"Wiedersehen" (; ) is the ninth and penultimate episode of the fourth season of the AMC television series Better Call Saul, the spinoff series of Breaking Bad. The episode aired on October 1, 2018, on AMC in the United States. Outside of the United States, the episode premiered on streaming service Netflix in several countries.

Plot
Jimmy McGill and Kim Wexler work a successful scam to replace approved building plans for a Mesa Verde branch in Lubbock, Texas, with plans for a bigger building. On their way home, Jimmy suggests using their skills for more cons, but Kim counsels caution. After Jimmy’s hearing, he discovers from the committee secretary that they have denied his reinstatement. When Jimmy confronts the chairman, he tells Jimmy some of his answers were perceived as insincere, and he can reapply in a year.

When an enraged Jimmy recounts the hearing to Kim, she points out that Jimmy never mentioned Chuck McGill; since their dispute was why Jimmy was suspended, the panel members considered his answers to be disingenuous. Jimmy complains that Kim only "slums" with him when she wants something, but Kim angrily points out that she has been Jimmy's biggest supporter since they first met. That night, Jimmy returns to Kim's apartment and wordlessly starts packing his belongings. Kim asks if he still wants to be a lawyer. He says yes and Kim says she will help.
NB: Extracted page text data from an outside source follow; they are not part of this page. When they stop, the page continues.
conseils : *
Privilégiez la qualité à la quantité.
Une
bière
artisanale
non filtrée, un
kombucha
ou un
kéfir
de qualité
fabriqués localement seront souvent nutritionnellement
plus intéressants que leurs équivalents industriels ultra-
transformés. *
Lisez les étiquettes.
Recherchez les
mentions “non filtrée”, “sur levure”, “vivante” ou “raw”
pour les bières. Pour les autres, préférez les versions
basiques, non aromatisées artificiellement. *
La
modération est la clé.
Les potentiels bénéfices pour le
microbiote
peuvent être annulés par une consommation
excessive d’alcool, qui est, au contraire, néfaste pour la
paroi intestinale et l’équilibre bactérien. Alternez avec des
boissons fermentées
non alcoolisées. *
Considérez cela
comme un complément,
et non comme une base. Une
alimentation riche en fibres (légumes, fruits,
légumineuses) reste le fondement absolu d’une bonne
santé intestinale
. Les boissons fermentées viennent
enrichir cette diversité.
Lalo Salamanca and Nacho Varga visit Hector Salamanca, who is in a nursing home. Lalo reminds Hector of the time Hector burned down a hotel in Mexico and killed the owner, who had treated Hector disrespectfully. He reveals he kept a souvenir — the front desk concierge bell. He ties the bell to Hector's wheelchair, allowing Hector to communicate more effectively. Lalo takes Nacho to Los Pollos Hermanos so he can meet Gus Fring in person, then asks Nacho to take him to Gus's chicken farm so he can see where the Salamancas receive their drugs after Gus's trucks bring them over the border.

Werner Ziegler's crew blasts the rock preventing construction of the meth lab's elevator, then celebrate because the end of their job is in sight. Werner asks if he can fly to Germany for a weekend with his wife, then come back to finish the work. Instead, Mike Ehrmantraut offers Werner an extra phone call with his wife, which Werner accepts. When Mike receives his morning report from the on-duty security team the next day, he notices dead pixels in some monitor displays. He finds that Werner temporarily disabled the cameras, which permitted him to move through the warehouse undetected. He then cut the padlocks for the doors leading to the roof and escaped by climbing down the building's maintenance ladder.

Production
"Wiedersehen" includes the origin story for Hector Salamanca's bell, an item vitally important to the storylines of both Better Call Saul and Breaking Bad. In addition, it provides backstory details about the character Lalo, who was first named in Breaking Bad, and first appeared in the Better Call Saul episode "Coushatta."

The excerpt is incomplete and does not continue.